Chapter Ten.

Leonard Langton Makes a Statement.

Search of the upper portion of the premises revealed nothing—nothing, at least, to arouse the undue suspicions of the searchers.

My eager glance was everywhere, but I discerned nothing further of an unusual nature. The one great truth had become impressed upon me that the man Kirk, madman or master criminal, had got rid of the evidences of his crime.

He must have disposed of the poor girl’s body in the same manner as that of her father!

I recollected that when seated with him in Bath Road, Bedford Park, he had admitted that he possessed another home. Was it in Foley Street, that squalid house where I had heard a woman’s frantic screams?

I knew my duty, yet I still hesitated to perform it. My duty as a good citizen was to tell the police, openly and frankly, all that I knew. Yet if I did so, would I be believed?

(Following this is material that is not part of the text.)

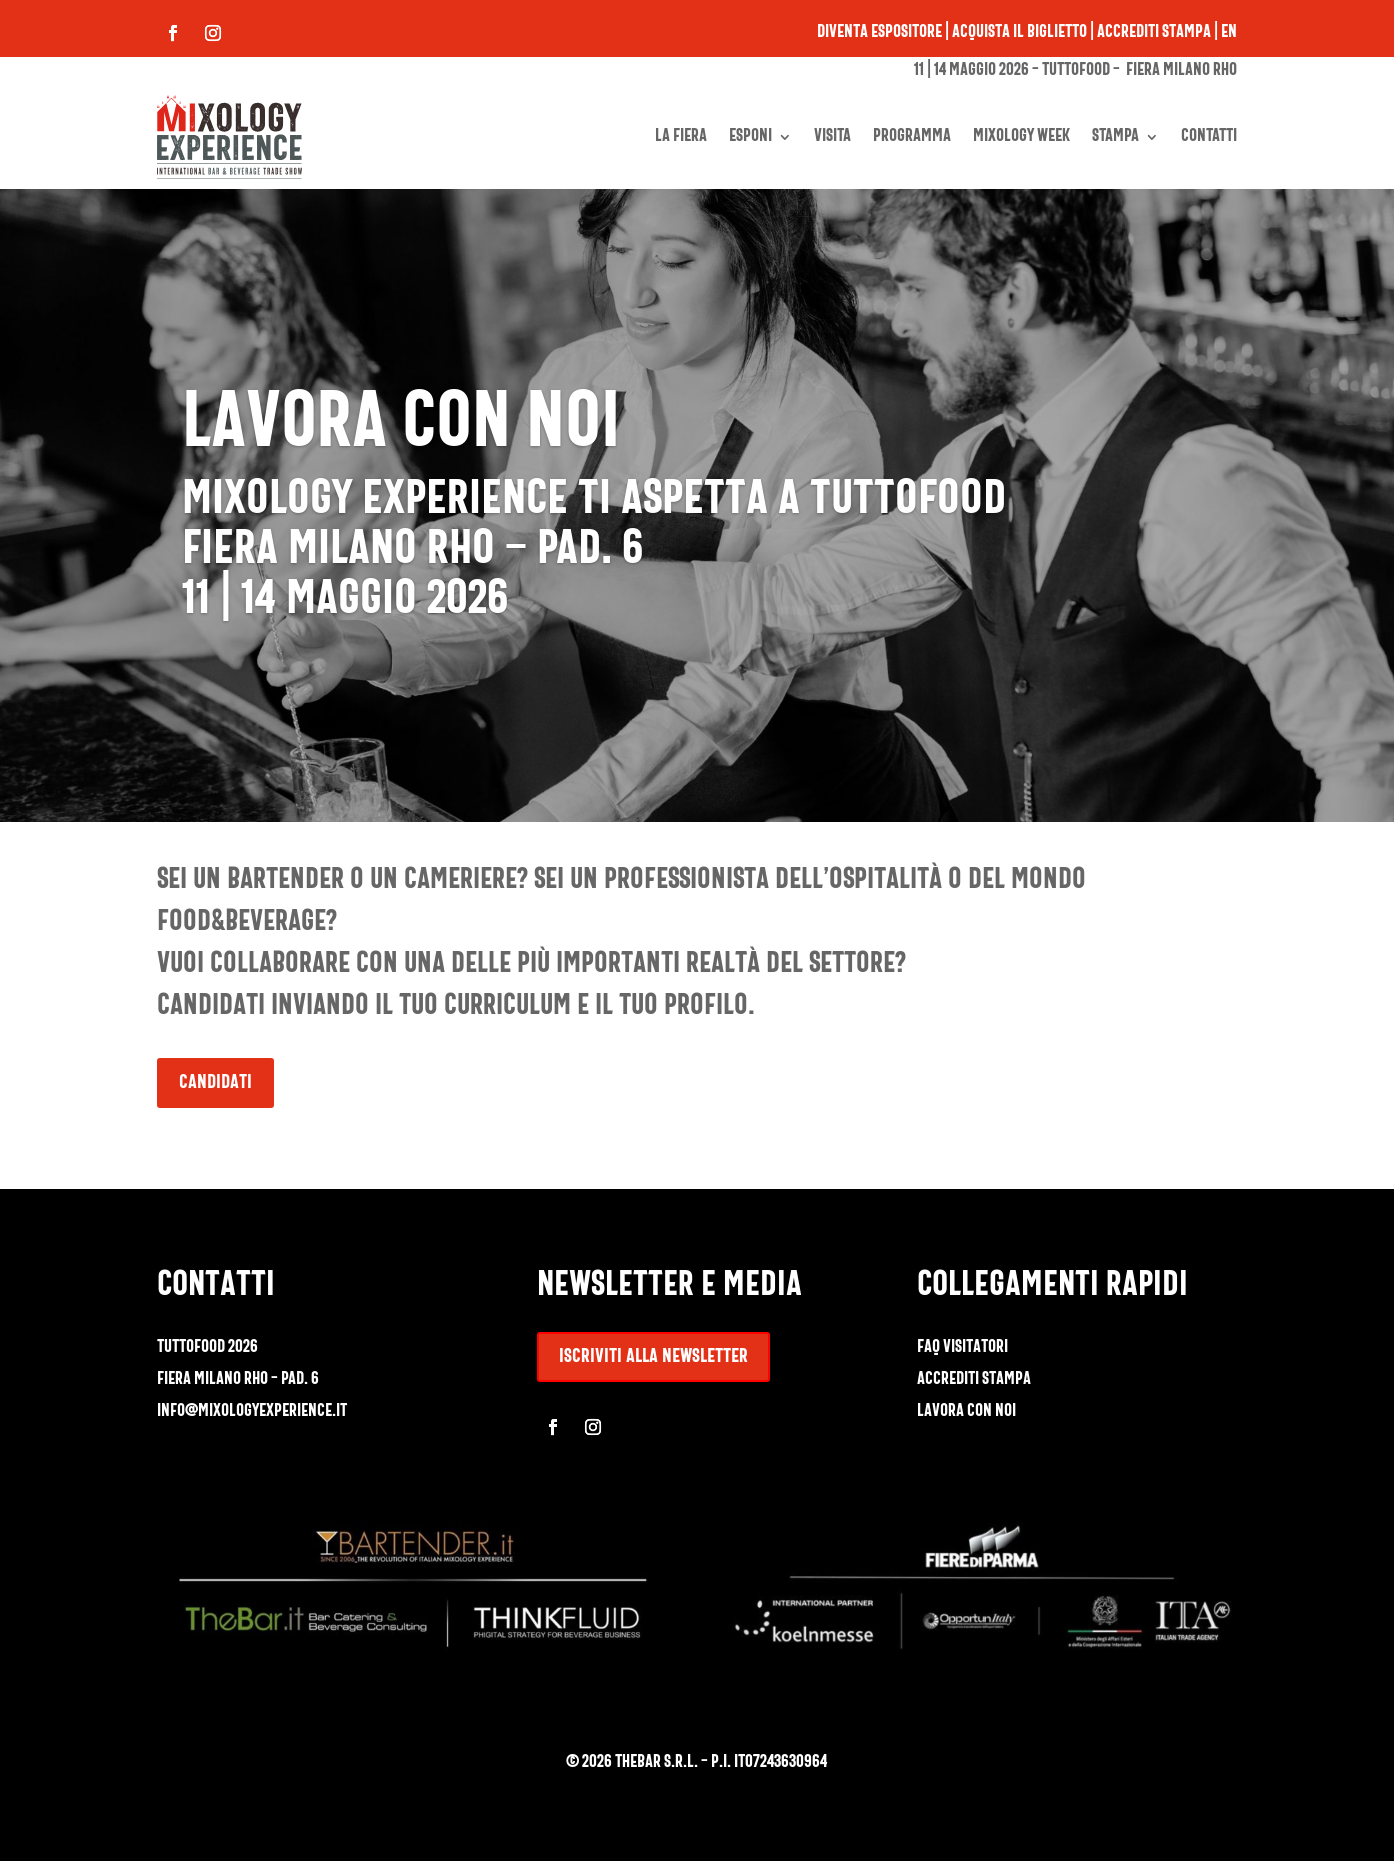 The image size is (1394, 1861). What do you see at coordinates (912, 136) in the screenshot?
I see `PROGRAMMA` at bounding box center [912, 136].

Now, after I had allowed them to search the place, I should, if I spoke, surely be suspected of trying to shield myself.

No, having assumed an attitude of ignorance, I saw I was now compelled to retain it. Kirk, clever, crafty, and far-seeing, had most ingeniously sealed my lips.

Yet why, if he were the actual criminal, had he taken me, a perfect stranger, into his confidence? And again, what connection could the Eckhardt tyre have with the strange affair?

Who were those two mysterious callers who had followed his visit, and whom Pelham had seen? What could have been their object?